For the pair, the Mercury Store project exemplifies the embodied carbon side of things. One of the first commercial buildings in New York City to incorporate CLT (cross-laminated timber), the 12,700-square-foot, double A-frame building was opened up to expose its mainly timber and brick bones.

“We were looking for a low carbon solution that would not change the existing construction class of the building,” says Johnston. Using a Gantry crane, the low-carbon CLT panels were inserted to support the structure, including original trusses that were exposed. Any building materials that were removed, including joists and bricks, were repurposed as new architectural features (guardrails and lining for acoustic panels in the main studio space) or, in the case of the former, taken to a like-minded lumberyard that repurposes the materials into flooring and other applications.
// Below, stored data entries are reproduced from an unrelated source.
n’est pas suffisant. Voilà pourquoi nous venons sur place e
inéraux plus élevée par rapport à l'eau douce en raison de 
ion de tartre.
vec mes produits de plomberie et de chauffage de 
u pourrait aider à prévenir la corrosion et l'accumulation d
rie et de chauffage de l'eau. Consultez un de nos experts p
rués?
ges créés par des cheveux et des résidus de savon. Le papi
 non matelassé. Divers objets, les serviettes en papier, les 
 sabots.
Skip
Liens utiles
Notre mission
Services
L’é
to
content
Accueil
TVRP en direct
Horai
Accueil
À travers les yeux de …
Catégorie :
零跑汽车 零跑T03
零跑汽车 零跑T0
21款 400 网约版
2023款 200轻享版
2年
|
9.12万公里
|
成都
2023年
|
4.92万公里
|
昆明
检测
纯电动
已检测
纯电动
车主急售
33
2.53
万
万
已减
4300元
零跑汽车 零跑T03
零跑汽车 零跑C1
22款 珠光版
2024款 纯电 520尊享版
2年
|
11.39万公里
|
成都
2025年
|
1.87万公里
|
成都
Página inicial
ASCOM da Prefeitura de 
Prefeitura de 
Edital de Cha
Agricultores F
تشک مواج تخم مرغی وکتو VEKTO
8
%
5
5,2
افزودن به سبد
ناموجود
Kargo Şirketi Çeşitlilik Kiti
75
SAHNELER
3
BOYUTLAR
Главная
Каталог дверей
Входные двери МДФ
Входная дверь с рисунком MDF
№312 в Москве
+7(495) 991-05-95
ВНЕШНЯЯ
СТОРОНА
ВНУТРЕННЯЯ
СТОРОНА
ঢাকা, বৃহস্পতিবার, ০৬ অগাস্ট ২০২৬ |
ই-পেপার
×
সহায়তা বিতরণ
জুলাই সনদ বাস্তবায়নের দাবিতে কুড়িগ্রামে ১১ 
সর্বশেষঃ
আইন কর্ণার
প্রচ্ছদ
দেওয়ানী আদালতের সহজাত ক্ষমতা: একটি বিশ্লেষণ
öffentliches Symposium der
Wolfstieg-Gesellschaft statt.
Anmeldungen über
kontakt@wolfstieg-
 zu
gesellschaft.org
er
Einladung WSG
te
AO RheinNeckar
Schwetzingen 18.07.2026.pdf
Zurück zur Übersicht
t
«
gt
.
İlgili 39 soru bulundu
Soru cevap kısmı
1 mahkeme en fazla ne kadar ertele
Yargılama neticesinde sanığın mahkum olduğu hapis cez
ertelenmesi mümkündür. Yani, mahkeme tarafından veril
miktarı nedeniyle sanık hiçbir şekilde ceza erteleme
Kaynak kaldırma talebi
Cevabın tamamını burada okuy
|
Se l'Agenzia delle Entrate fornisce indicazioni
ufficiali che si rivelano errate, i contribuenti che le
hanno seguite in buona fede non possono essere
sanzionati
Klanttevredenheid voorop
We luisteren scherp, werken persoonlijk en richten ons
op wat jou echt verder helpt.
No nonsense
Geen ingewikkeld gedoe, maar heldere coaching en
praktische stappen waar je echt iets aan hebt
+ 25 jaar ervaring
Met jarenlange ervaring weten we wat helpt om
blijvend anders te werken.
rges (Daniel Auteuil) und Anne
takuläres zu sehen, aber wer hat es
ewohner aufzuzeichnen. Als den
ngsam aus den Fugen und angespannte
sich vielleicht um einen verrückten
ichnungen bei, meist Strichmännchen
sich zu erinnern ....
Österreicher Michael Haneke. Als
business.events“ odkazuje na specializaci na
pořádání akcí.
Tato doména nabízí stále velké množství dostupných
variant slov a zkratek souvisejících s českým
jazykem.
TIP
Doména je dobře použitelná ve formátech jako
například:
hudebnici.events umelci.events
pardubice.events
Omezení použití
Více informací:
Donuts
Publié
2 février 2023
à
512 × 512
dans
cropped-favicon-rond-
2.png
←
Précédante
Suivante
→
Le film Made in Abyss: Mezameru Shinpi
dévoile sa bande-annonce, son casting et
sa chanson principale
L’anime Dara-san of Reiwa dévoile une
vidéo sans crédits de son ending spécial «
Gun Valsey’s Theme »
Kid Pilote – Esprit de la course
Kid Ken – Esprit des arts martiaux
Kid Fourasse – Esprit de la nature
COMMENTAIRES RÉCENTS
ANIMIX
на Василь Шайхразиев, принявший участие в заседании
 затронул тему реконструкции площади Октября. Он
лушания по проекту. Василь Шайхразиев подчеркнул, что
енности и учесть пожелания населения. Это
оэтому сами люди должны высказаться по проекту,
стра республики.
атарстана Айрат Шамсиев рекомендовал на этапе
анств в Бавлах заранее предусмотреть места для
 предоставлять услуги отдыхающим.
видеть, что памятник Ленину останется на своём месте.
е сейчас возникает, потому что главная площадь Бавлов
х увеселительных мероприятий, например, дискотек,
“It just goes to show that we're surrounded with this stuff that shouldn't be considered waste,” says Mandl, who together with Johnston feels that both waste and carbon should be taxed in some way. “There should be a cost associated with tearing something down and getting rid of all that material, because it’s valuable.” As Gowanus is in a low-lying flood area, CO Adaptive, in collaboration with a theatrical set fabricator, designed a modular floor system that can be easily disassembled and then placed on higher ground.

“[The Mercury Store] was one of the first projects where we really started to work with designing for deconstruction [and demountability],” says Johnston. “It's something that we're really getting involved with now in our practice.”

In their new office in Brooklyn Navy Yard, CO Adaptive has incorporated a small workshop where they are developing a prototype for a demountable wall panel that will be made of wood and natural materials, including wood fiber board insulation and cork.

“We have hopes that this demountable wall panel we are developing will help bring the cost down of retrofitting existing buildings to a high performance, standardizing and modularizing passive house for retrofits,” says Mandl. “This is the long term goal for the prototype we are beginning to develop now, and something we are passionately working towards.”

As with the Mercury Store and a new passive house project they’ve started working on in Astoria, the studio is exploring a new material health-focused approach where they are carefully deconstructing projects and reusing materials as much as possible.  

“The operational energy and the embodied carbon are almost diametrically opposed, in the sense that, when you do a passive house, you typically have to gut renovate a building so you can get all the systems in,” says Johnston.  “What we’re trying to do more now, for example with the project in Astoria, it’s kind of the lightest touch we’ve done. We’re leaving floors in place, and walls, and really trying to minimally deconstruct things that need to be removed in order to get the systems in. We’re trying to keep as low of a carbon footprint as we can while making it as energy efficient as possible.”

In an ideal world, it’s marrying both [the operational and embodied], Mandl says. “It's sort of designing for adaptability and demountability and reusing materials, and in doing so, retrofitting for high efficiency.”

Along with their holistic approach to the design process, CO Adaptive believes that it’s the responsibility of architects to understand that every move they make and the associated cost is part of a holistic system.

“We would like to see our profession as sort of this collaborative effort in which we all try and solve this big, massive problem we have on our hands. And we'd like for architects to share resources,” says Mandl. “That's something that's very much apparent in the passive house community already. I would love it to become sort of a wider architectural phenomenon. That we're sort of all building towards the same goal and sharing resources along the way and realizing that architecture is a collaboration.”